→ What is expected: Consider the listing below. Extract exactly the lines from the line containing "Dans la rue" to the line containing "Sie! Oder Sie", both included.

Start of Available data

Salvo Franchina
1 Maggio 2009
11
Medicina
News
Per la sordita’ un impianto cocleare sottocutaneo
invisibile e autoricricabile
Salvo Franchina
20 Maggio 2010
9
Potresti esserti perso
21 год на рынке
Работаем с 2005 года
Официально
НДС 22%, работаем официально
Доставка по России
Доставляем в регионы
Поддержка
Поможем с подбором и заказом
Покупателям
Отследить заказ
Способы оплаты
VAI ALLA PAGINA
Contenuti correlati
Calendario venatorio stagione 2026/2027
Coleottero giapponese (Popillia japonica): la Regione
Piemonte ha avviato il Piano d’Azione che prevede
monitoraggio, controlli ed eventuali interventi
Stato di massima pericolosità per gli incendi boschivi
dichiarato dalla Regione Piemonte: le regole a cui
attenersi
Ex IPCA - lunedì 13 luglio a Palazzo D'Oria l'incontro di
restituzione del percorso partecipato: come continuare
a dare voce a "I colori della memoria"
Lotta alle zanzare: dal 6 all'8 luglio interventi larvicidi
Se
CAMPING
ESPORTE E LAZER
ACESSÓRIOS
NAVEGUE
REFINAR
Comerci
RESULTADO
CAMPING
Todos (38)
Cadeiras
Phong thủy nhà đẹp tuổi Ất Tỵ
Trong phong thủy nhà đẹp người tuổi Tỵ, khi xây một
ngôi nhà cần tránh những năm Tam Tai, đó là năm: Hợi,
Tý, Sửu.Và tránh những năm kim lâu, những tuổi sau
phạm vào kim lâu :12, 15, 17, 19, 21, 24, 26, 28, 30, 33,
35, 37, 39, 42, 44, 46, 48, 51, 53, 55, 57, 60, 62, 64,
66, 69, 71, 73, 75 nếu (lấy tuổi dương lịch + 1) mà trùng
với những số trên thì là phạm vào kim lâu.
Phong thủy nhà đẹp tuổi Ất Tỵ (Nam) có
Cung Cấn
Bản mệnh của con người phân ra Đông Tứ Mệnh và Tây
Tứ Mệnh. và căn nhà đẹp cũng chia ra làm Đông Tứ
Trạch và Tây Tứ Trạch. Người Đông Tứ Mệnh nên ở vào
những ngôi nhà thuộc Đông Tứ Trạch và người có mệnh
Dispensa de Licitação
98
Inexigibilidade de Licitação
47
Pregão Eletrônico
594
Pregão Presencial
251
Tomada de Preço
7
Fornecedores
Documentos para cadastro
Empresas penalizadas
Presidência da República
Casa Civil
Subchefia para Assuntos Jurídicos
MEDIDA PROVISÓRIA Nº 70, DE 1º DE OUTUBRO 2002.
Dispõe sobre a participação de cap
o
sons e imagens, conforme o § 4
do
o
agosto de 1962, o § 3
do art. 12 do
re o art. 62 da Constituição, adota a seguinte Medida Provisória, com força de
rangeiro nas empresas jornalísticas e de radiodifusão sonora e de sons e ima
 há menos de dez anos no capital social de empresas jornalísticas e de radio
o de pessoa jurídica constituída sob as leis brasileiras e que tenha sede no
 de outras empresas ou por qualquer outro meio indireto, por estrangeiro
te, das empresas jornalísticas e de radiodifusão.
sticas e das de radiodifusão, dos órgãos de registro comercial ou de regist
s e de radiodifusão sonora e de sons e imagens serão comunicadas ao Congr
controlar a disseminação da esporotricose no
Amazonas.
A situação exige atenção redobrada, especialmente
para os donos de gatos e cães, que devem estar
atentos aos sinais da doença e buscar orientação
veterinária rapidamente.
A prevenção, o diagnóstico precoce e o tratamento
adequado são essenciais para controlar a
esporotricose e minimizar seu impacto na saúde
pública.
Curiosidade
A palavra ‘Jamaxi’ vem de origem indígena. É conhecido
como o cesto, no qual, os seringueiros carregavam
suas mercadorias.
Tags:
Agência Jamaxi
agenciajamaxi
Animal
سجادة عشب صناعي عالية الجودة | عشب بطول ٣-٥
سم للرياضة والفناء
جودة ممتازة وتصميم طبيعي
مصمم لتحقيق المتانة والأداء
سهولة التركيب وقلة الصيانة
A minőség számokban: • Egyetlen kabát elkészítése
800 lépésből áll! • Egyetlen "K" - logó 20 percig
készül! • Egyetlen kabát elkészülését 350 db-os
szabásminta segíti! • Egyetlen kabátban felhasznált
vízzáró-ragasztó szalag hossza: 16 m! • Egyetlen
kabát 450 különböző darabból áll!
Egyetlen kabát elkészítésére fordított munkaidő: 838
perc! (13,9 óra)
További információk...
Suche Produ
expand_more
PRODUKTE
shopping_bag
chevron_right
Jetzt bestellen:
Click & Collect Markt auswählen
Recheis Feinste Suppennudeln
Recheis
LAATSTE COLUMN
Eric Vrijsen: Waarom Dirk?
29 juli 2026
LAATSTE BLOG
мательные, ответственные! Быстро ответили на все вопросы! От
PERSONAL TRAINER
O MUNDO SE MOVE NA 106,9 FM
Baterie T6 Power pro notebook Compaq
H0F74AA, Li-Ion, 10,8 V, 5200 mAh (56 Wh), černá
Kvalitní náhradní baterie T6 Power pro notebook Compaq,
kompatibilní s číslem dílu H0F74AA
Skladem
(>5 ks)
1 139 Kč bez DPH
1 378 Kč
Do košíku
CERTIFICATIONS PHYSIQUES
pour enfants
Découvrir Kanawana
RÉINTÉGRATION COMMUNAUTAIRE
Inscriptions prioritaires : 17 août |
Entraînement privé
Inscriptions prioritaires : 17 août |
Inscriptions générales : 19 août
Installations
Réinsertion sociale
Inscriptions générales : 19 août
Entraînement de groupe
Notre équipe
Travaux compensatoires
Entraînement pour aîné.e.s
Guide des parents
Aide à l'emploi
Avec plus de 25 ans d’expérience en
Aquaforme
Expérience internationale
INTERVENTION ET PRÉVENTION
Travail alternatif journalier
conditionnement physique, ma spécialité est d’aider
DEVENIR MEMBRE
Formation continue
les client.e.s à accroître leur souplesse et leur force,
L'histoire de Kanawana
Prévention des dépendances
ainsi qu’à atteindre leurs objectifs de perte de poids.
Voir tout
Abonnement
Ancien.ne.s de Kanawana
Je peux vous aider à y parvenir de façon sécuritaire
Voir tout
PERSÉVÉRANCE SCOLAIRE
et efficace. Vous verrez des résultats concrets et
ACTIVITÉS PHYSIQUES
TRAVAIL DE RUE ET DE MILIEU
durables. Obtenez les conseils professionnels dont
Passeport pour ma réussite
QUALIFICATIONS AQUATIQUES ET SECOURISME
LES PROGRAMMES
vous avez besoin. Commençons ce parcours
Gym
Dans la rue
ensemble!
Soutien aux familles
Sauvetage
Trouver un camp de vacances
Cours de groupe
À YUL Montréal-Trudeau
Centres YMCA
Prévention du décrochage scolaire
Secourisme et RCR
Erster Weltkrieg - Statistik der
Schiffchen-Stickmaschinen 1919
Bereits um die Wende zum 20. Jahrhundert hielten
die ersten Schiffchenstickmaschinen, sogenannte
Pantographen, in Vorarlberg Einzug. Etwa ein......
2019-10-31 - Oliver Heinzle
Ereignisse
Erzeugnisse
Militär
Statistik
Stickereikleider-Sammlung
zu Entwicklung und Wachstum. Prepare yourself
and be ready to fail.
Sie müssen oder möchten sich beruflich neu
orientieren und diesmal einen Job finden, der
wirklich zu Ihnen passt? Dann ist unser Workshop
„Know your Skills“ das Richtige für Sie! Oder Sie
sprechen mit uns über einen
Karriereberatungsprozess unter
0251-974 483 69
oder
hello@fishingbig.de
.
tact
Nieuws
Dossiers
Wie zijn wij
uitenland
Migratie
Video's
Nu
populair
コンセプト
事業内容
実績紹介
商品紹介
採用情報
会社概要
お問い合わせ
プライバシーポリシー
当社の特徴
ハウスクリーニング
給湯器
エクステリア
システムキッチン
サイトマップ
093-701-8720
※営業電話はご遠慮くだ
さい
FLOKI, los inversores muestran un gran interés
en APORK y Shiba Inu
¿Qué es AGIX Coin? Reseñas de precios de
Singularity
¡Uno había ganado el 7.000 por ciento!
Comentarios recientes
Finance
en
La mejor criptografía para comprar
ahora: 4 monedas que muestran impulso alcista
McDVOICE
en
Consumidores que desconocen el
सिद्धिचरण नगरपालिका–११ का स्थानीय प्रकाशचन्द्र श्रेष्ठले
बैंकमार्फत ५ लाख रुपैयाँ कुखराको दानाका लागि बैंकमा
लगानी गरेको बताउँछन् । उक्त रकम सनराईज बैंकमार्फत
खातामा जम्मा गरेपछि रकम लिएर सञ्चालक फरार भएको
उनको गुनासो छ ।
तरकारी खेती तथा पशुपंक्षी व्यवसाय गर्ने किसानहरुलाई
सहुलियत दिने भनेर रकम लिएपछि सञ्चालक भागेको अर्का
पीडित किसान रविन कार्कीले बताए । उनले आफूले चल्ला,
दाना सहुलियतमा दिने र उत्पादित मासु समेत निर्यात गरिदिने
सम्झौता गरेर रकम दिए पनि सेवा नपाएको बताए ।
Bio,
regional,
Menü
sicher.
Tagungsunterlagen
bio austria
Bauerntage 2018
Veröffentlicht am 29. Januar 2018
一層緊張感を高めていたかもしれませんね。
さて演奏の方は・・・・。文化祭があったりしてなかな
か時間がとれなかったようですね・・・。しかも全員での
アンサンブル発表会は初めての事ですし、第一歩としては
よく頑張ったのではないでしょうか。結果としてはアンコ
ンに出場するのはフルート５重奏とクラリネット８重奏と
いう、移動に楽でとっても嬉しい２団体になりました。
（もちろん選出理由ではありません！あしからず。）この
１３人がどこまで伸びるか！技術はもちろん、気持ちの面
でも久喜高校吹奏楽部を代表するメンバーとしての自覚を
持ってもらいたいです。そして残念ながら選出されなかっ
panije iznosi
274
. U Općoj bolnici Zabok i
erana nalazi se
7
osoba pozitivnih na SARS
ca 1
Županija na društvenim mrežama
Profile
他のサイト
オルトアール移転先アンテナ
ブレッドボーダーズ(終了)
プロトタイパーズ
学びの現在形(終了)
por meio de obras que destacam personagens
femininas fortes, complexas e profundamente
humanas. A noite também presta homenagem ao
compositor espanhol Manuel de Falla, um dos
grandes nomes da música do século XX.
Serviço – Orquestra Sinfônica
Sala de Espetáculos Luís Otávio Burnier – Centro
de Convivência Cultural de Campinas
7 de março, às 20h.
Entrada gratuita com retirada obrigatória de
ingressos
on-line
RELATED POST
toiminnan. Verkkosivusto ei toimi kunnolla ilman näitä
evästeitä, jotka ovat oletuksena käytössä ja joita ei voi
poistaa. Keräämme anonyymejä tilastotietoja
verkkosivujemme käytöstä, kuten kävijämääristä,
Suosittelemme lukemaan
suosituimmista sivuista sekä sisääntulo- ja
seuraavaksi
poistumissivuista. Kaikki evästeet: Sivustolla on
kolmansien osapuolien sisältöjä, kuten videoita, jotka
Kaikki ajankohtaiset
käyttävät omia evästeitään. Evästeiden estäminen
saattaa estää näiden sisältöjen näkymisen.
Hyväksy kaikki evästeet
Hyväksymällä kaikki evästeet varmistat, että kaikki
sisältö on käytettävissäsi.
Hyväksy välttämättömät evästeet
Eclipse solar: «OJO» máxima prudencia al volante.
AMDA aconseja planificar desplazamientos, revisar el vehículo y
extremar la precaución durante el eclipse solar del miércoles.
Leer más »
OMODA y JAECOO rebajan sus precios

End of Available data

→ Written answer:
Dans la rue
ensemble!
Soutien aux familles
Sauvetage
Trouver un camp de vacances
Cours de groupe
À YUL Montréal-Trudeau
Centres YMCA
Prévention du décrochage scolaire
Secourisme et RCR
Erster Weltkrieg - Statistik der
Schiffchen-Stickmaschinen 1919
Bereits um die Wende zum 20. Jahrhundert hielten
die ersten Schiffchenstickmaschinen, sogenannte
Pantographen, in Vorarlberg Einzug. Etwa ein......
2019-10-31 - Oliver Heinzle
Ereignisse
Erzeugnisse
Militär
Statistik
Stickereikleider-Sammlung
zu Entwicklung und Wachstum. Prepare yourself
and be ready to fail.
Sie müssen oder möchten sich beruflich neu
orientieren und diesmal einen Job finden, der
wirklich zu Ihnen passt? Dann ist unser Workshop
„Know your Skills“ das Richtige für Sie! Oder Sie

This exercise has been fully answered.